Alfréd Meissner (April 10, 1871 – September 29, 1950) was a Czechoslovak politician and member of the Social Democratic Party in the First Czechoslovak Republic. He was elected to the National Assembly and served twice as Minister of Justice and twice as Minister of Social Welfare of the republic. Following the German occupation of Czechoslovakia during the Second World War, he was deported to the Theresienstadt concentration camp. He survived the Holocaust, and after the war he returned to Prague where he died at the age of 79.

Life 
Alfréd Meissner was born in Mladá Boleslav, a city about 50 kilometres (31 miles) northeast of Prag, on April 10, 1871, in what was then the Kingdom of Bohemia, a crown-land of the Austro-Hungarian Empire. He studied law at the University of Vienna and the University of Prague. After obtaining the degree of Doctor of Law, he worked as a lawyer in Prague. In 1898 he joined the Social Democratic Party (a forerunner of today's Czech Social Democratic Party), of which he became an influential member. He married Rosa Sommer (born 1887), and together they had three children.
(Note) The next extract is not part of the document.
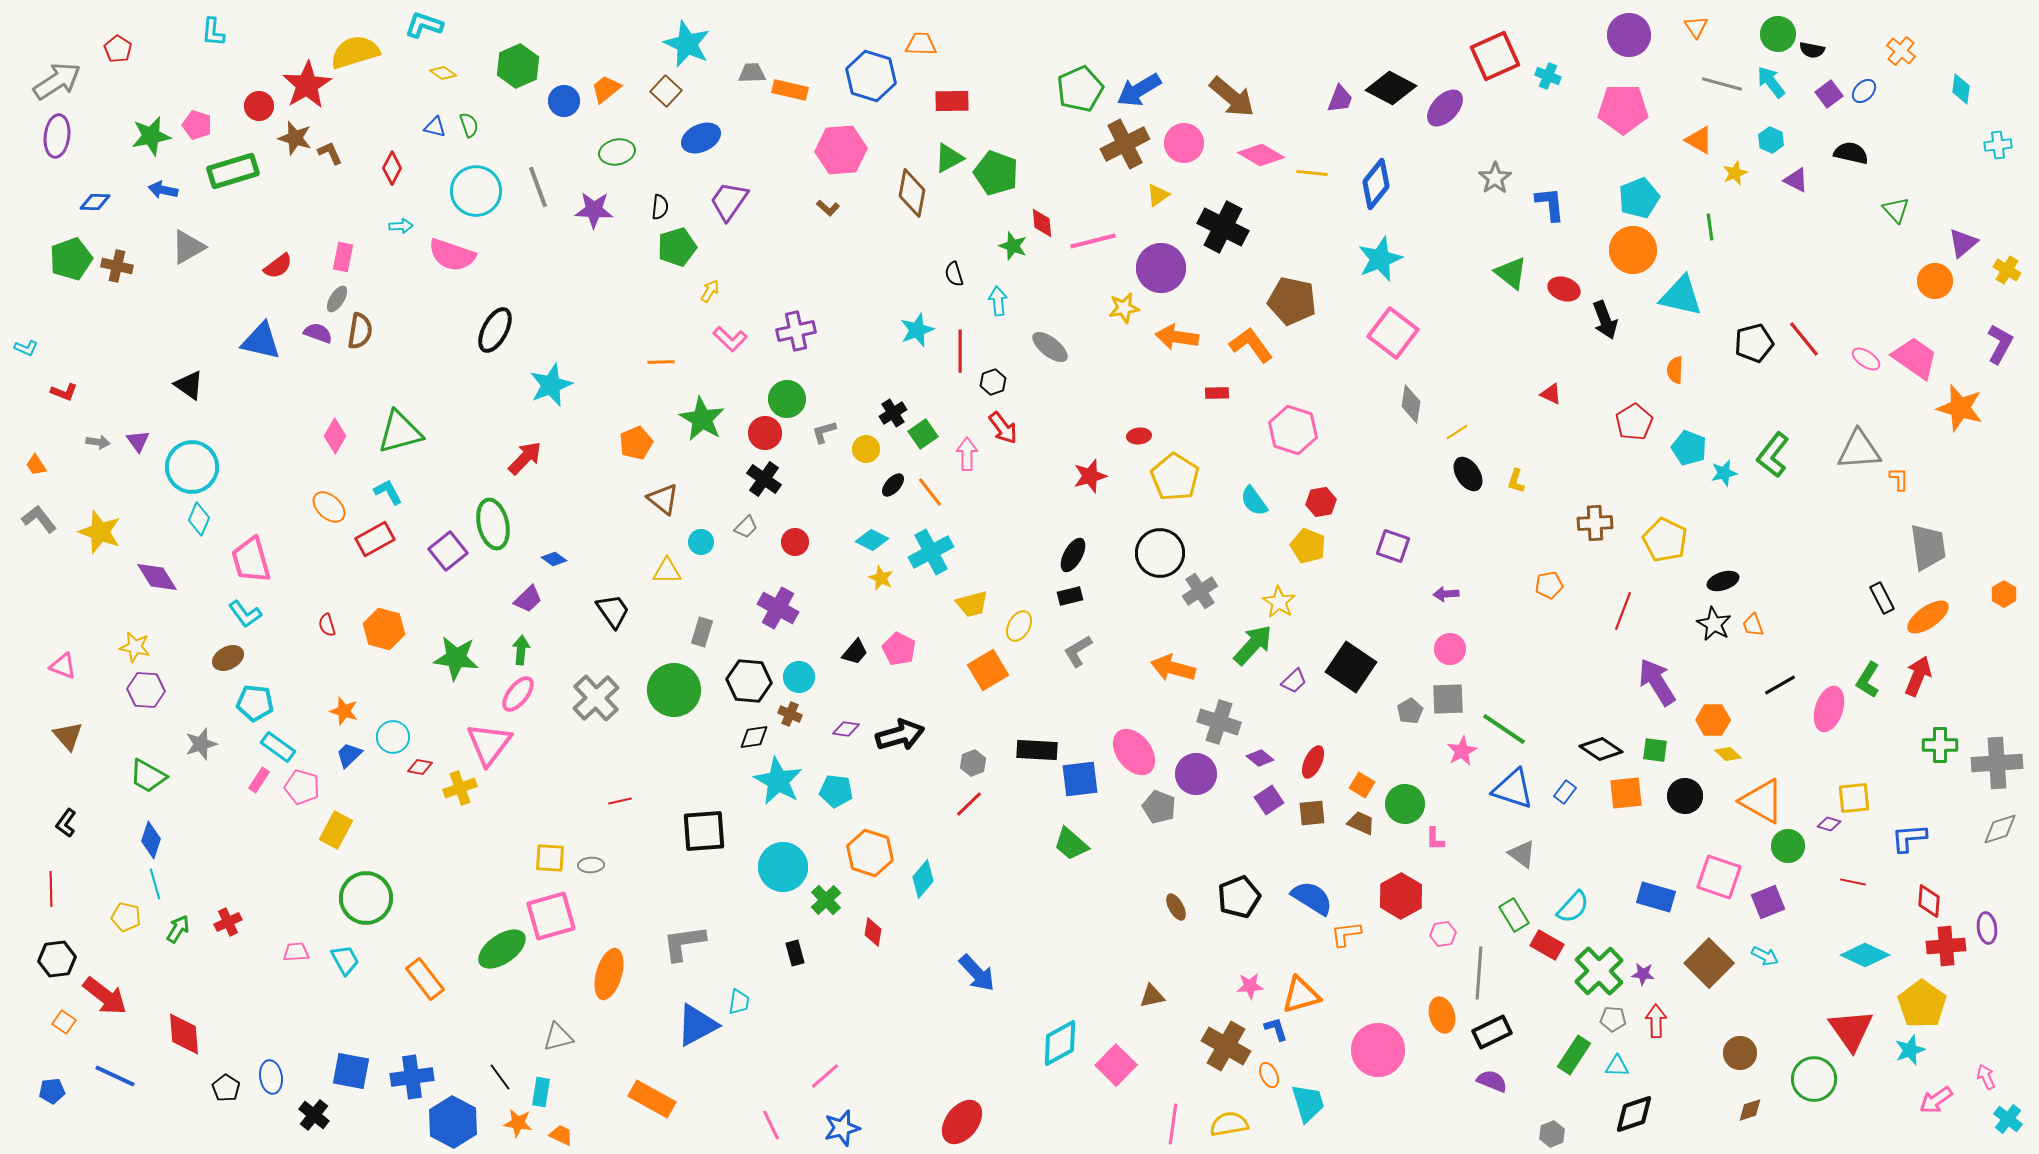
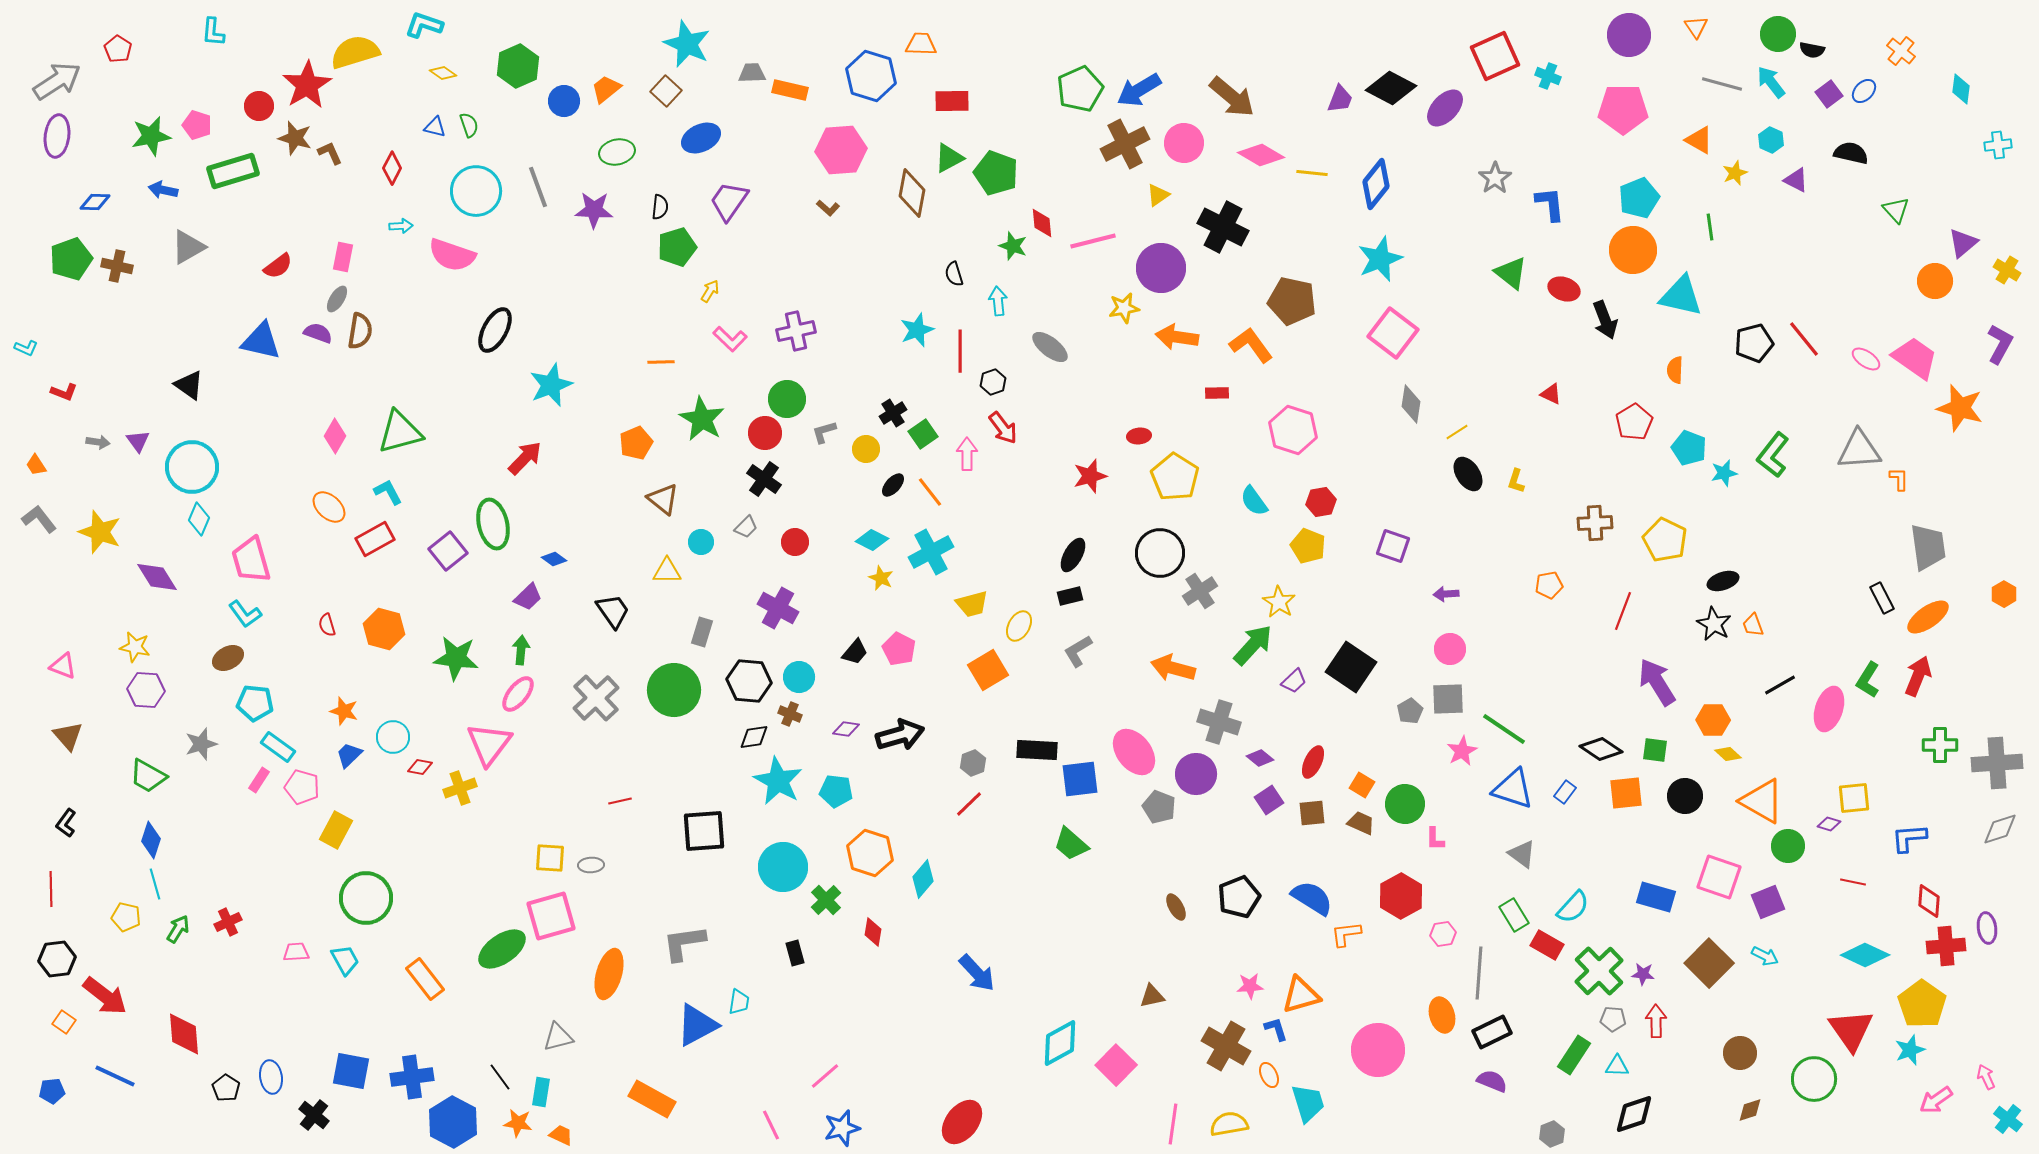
purple trapezoid at (528, 599): moved 2 px up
When the First Czechoslovak Republic was formed in 1918, he was elected to the Chamber of Deputies of the National Assembly. Meissner made important contributions to statutes and the constitution of the new republic. He served as Minister of Justice of the Czechoslovak Republic from May 25, 1920, until September 15, 1920; and from July 12, 1929, until February 14, 1934. Subsequently, he was made Minister of Social Welfare in 1934. An office he held until June 4, 1935, when he was replaced by Jaromír Nečas. He then briefly held the same post again, from November 5 to December 18, at the end of 1935. In 1930 Meissner was made honorary president of the conference of the International Association of Penal Law in Prague. He was also the managing director of a factory. By reelection (in 1925, 1929 and 1935) he remained a member of the National Assembly until the German invasion and subsequent occupation in 1939.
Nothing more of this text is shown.